● **Work required**: Give back exactly the lines from the beginning of the listing below to the line holding "na související online kalkulačky", both ends included; the pictures stay out.
** Supplied entries follows **
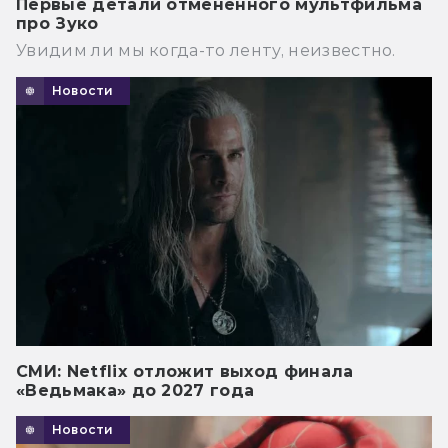
Первые детали отмененного мультфильма
про Зуко
Увидим ли мы когда-то ленту, неизвестно.
Новости
СМИ: Netflix отложит выход финала
«Ведьмака» до 2027 года
Новости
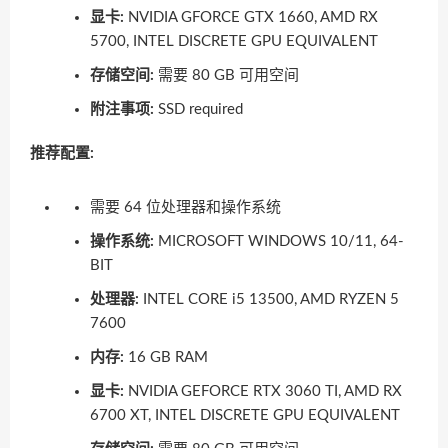
显卡:
NVIDIA GFORCE GTX 1660, AMD RX
5700, INTEL DISCRETE GPU EQUIVALENT
存储空间:
需要 80 GB 可用空间
附注事项:
SSD required
推荐配置:
需要 64 位处理器和操作系统
操作系统:
MICROSOFT WINDOWS 10/11, 64-
BIT
处理器:
INTEL CORE i5 13500, AMD RYZEN 5
7600
内存:
16 GB RAM
显卡:
NVIDIA GEFORCE RTX 3060 TI, AMD RX
6700 XT, INTEL DISCRETE GPU EQUIVALENT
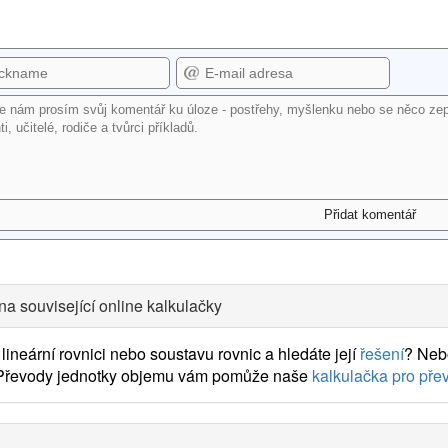
na související online kalkulačky
lineární rovnici nebo soustavu rovnic a hledáte její
řešení
? Neb
 Převody jednotky objemu vám pomůže naše
kalkulačka pro pře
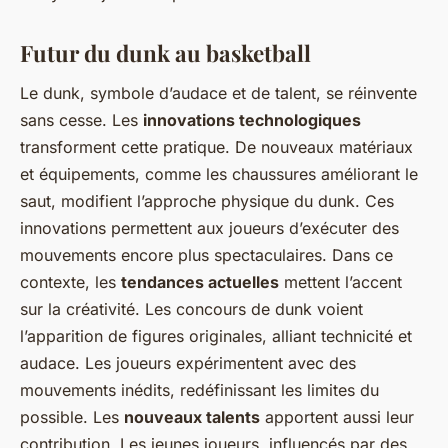
Futur du dunk au basketball
Le dunk, symbole d’audace et de talent, se réinvente
sans cesse. Les
innovations technologiques
transforment cette pratique. De nouveaux matériaux
et équipements, comme les chaussures améliorant le
saut, modifient l’approche physique du dunk. Ces
innovations permettent aux joueurs d’exécuter des
mouvements encore plus spectaculaires. Dans ce
contexte, les
tendances actuelles
mettent l’accent
sur la créativité. Les concours de dunk voient
l’apparition de figures originales, alliant technicité et
audace. Les joueurs expérimentent avec des
mouvements inédits, redéfinissant les limites du
possible. Les
nouveaux talents
apportent aussi leur
contribution. Les jeunes joueurs, influencés par des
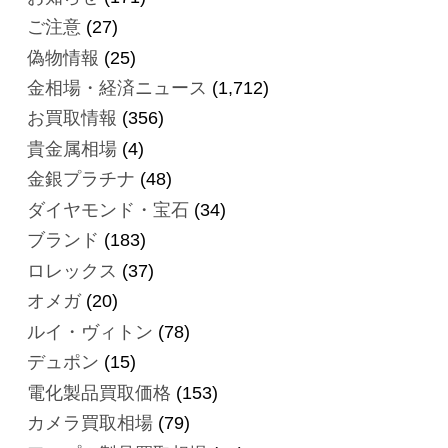
ご注意
(27)
偽物情報
(25)
金相場・経済ニュース
(1,712)
お買取情報
(356)
貴金属相場
(4)
金銀プラチナ
(48)
ダイヤモンド・宝石
(34)
ブランド
(183)
ロレックス
(37)
オメガ
(20)
ルイ・ヴィトン
(78)
デュポン
(15)
電化製品買取価格
(153)
カメラ買取相場
(79)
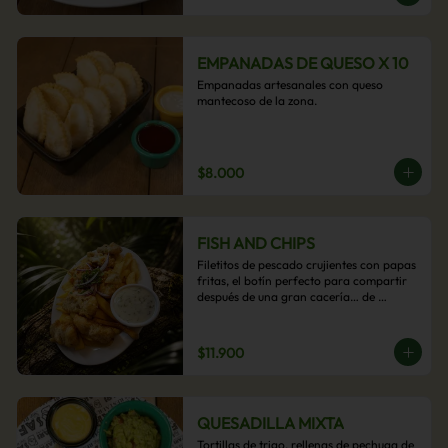
EMPANADAS DE QUESO X 10
Empanadas artesanales con queso 
mantecoso de la zona.
$8.000
FISH AND CHIPS
Filetitos de pescado crujientes con papas 
fritas, el botín perfecto para compartir 
después de una gran cacería… de 
antojos.
$11.900
QUESADILLA MIXTA
Tortillas de trigo, rellenas de pechuga de 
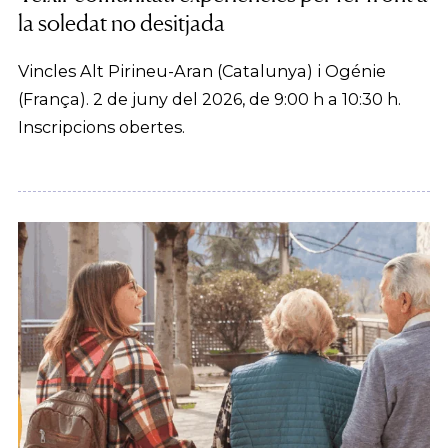
la soledat no desitjada
Vincles Alt Pirineu-Aran (Catalunya) i Ogénie
(França). 2 de juny del 2026, de 9:00 h a 10:30 h.
Inscripcions obertes.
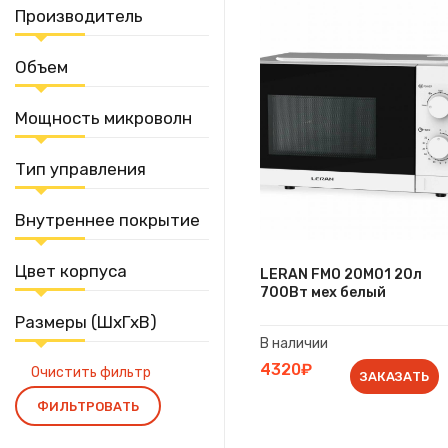
Производитель
Объем
Мощность микроволн
Тип управления
Внутреннее покрытие
Цвет корпуса
LERAN FMO 20M01 20л
700Вт мех белый
Размеры (ШхГхВ)
В наличии
4320₽
Очистить фильтр
ЗАКАЗАТЬ
ФИЛЬТРОВАТЬ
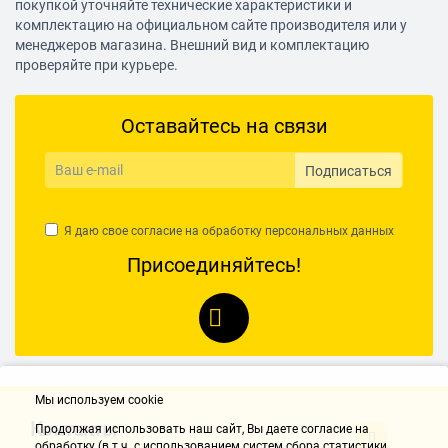
покупкой уточняйте технические характеристики и
комплектацию на официальном сайте производителя или у
менеджеров магазина. Внешний вид и комплектацию
проверяйте при курьере.
Оставайтесь на связи
Подписаться
Я даю свое согласие на обработку
персональных данных
Присоединяйтесь!
Мы используем cookie
Контакты
Продолжая использовать наш cайт, Вы даете согласие на
обработку (в т.ч. с использованием систем сбора статистики,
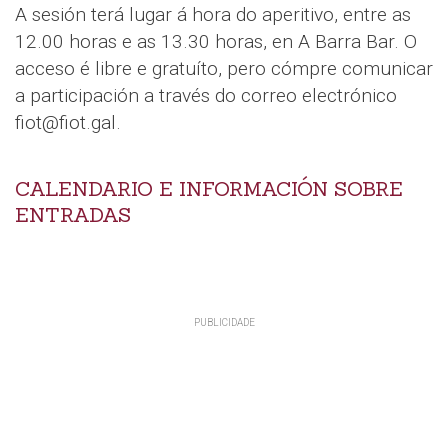
A sesión terá lugar á hora do aperitivo, entre as
12.00 horas e as 13.30 horas, en A Barra Bar. O
acceso é libre e gratuíto, pero cómpre comunicar
a participación a través do correo electrónico
fiot@fiot.gal.
CALENDARIO E INFORMACIÓN SOBRE
ENTRADAS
** End of Supplied entries **
● **Output for this exercise**:
Первые детали отмененного мультфильма
про Зуко
Увидим ли мы когда-то ленту, неизвестно.
Новости
СМИ: Netflix отложит выход финала
«Ведьмака» до 2027 года
Новости
显卡:
NVIDIA GFORCE GTX 1660, AMD RX
5700, INTEL DISCRETE GPU EQUIVALENT
存储空间:
需要 80 GB 可用空间
附注事项:
SSD required
推荐配置:
需要 64 位处理器和操作系统
操作系统:
MICROSOFT WINDOWS 10/11, 64-
BIT
处理器:
INTEL CORE i5 13500, AMD RYZEN 5
7600
内存:
16 GB RAM
显卡:
NVIDIA GEFORCE RTX 3060 TI, AMD RX
6700 XT, INTEL DISCRETE GPU EQUIVALENT
na související online kalkulačky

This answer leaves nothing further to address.